Geographic Connection to Pennsylvania: Doylestown, Bucks County
Playwright Samuel Gallu, author of Give 'Em Hell, Harry (1975), was a Penn State alum, member of the famous dance band Fred Waring’s Pennsylvanians, playwright, and tenor soloist.
Awards: Presidential Unit Citation, Distinguished Public Service Award
Playwright Samuel Gallu was born in 1918. He studied at the Pennsylvania State University (Penn State) and was a veteran of the famous dance band Fred Waring’s Pennsylvanians. Gallu also served in World War II. After the war he worked extensively in television, including a stint as a producer of the children’s show, Howdy Doody. His most famous literary production was the one-man play, Give `Em Hell, Harry (1975), about former President Harry Truman. He also served in World War II as a lieutenant commander in the Navy and was given the Distinguished Public Service Award by the Department of the Navy.
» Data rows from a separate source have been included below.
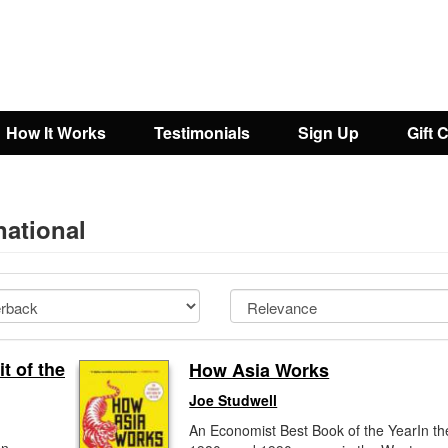
How It Works
Testimonials
Sign Up
Gift 
national
t of the
How Asia Works
Joe Studwell
An Economist Best Book of the YearIn th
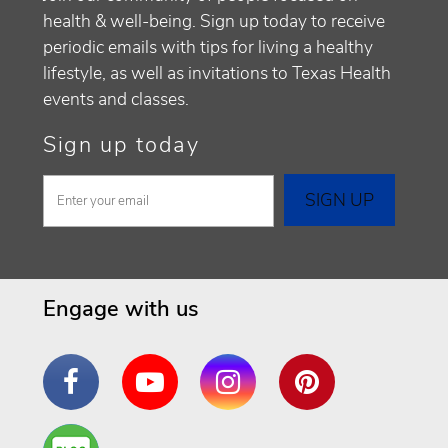
health & well-being. Sign up today to receive
periodic emails with tips for living a healthy
lifestyle, as well as invitations to Texas Health
events and classes.
Sign up today
Engage with us
Facebook
YouTube
Instagram
Pinterest
Are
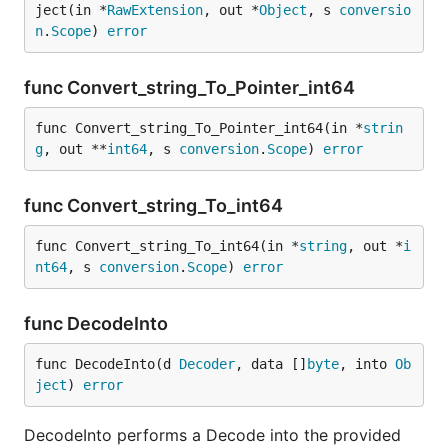
ject(in *
RawExtension
, out *
Object
, s 
conversio
n
.
Scope
) 
error
func Convert_string_To_Pointer_int64
func Convert_string_To_Pointer_int64(in *
strin
g
, out **
int64
, s 
conversion
.
Scope
) 
error
func Convert_string_To_int64
func Convert_string_To_int64(in *
string
, out *
i
nt64
, s 
conversion
.
Scope
) 
error
func DecodeInto
func DecodeInto(d 
Decoder
, data []
byte
, into 
Ob
ject
) 
error
DecodeInto performs a Decode into the provided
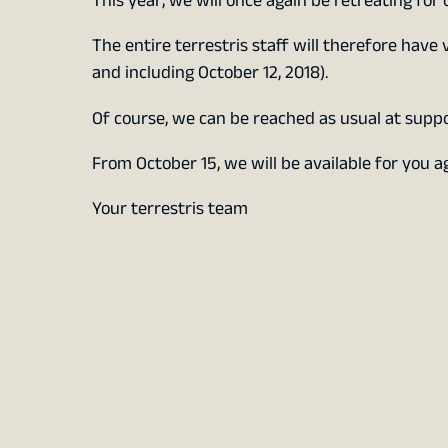
This year, we will once again be retreating for 
The entire terrestris staff will therefore have 
and including October 12, 2018).
Of course, we can be reached as usual at supp
From October 15, we will be available for you 
Your terrestris team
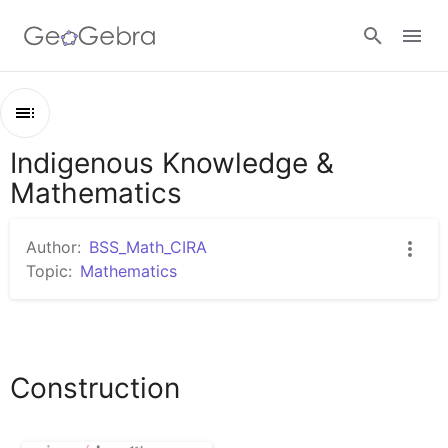
Google Classroom
Indigenous Knowledge &
Outline
GeoGebra Classroom
Mathematics
Indigenous Knowledge & Mathematics
Construction
Author:
BSS_Math_CIRA
Sign in
Topic:
Mathematics
Construction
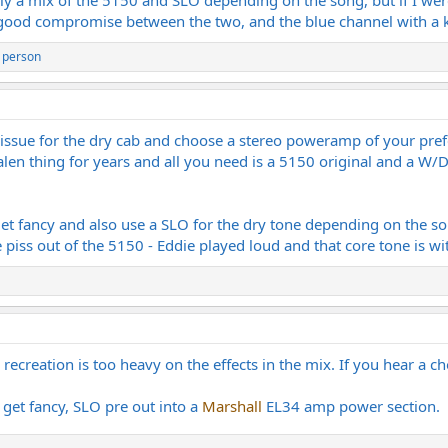
e a good compromise between the two, and the blue channel with a k
 person
ssue for the dry cab and choose a stereo poweramp of your prefe
Halen thing for years and all you need is a 5150 original and a W
et fancy and also use a SLO for the dry tone depending on the so
 piss out of the 5150 - Eddie played loud and that core tone is wi
e recreation is too heavy on the effects in the mix. If you hear a ch
 get fancy, SLO pre out into a
Marshall
EL34 amp power section.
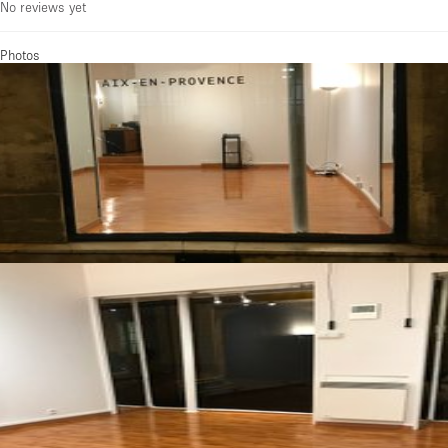
No reviews yet
Photos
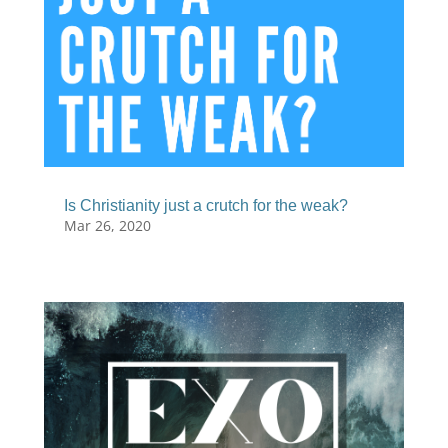
Is Christianity just a crutch for the weak?
Mar 26, 2020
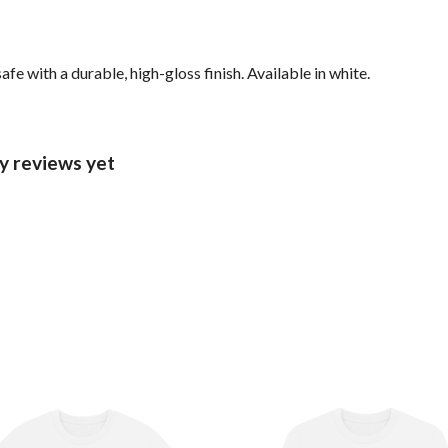
with a durable, high-gloss finish. Available in white.
ny reviews yet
Gallu died in 1991 in Doylestown, Pennsylvania.
Samuel Gallu was born in Woodbine, New Jersey, on March 21, 1918. He married Harriet Trangmar Gallu, with whom he had four children: Simeon, Christopher, Timothy, and Elizabeth.
Gallu received his bachelor’s degree in Arts & Letters from the Pennsylvania State University (Penn State) in 1940. Following graduation he became a member of the singing group Fred Waring’s Pennsylvanians. When his chorale career came to a close, Gallu suited up as a Naval Midshipman in the V-T program at Columbia University. During his two and a half years aboard an aircraft carrier, he served his country and gathered information he later used in his writings. For their efforts in World War II, Gallu’s unit was awarded the Presidential Unit Citation. After ending his distinguished naval career, Gallu focused his efforts on a more lighthearted subject and helped produce the television show, Howdy Doody. While working on the popular children’s show, he was accepted by the Metropolitan Opera Workshop as a tenor. In 1949, he appeared as a tenor soloist with the NBC Symphony Orchestra under the direction of Arturo Toscanini.
As a writer, Gallu’s most notable work was his play Give ’Em Hell, Harry (1975). The one-man play is based on Harry S. Truman. Gallu once said he was inspired to write a play about Truman because of the “honesty of the guy.” The piece was produced on Broadway in 1975 and starred James Whitmore as Truman. It spoke to audiences throughout the world and was performed in England, West Germany, and Israel. The play’s success led to a film version that also starred James Whitmore. Gallu also wrote Churchill: A Man Alone, a play starring Roy Dotrice that eventually toured the country in 1979. He was also a writer for radio and television for his Hollywood production company, Gallu Productions, which he created in the early 1950s. Gallu’s company created television series, such as Border Patrol, Navy Log, and The Blue Angel. He produced 279 television programs.
In celebration of America’s 200th birthday, the Bicentennial Theatre of Philadelphia commissioned Gallu to write a play commemorating an important part of American history. He was also awarded military honors for his efforts in World War II, where he served as a lieutenant commander in the Navy. The Department of the Navy gave Gallu the Distinguished Public Service Award, its highest civilian citation, for his efforts in the Pacific.
At the age of 73, Gallu died on March 27, 1991, in Doylestown, Pennsylvania. His son, Simeon, said he died of complications from prostate cancer.
Give ’em Hell, Harry. New York: Viking, 1975.
Churchill: A Man Alone. Eisenhower Auditorium, University Park, PA. 1979.
Theatre of Death. Pennea Productions, 1967.
The Man Outside. Group W/London Independent Producers/Trio Film, 1967.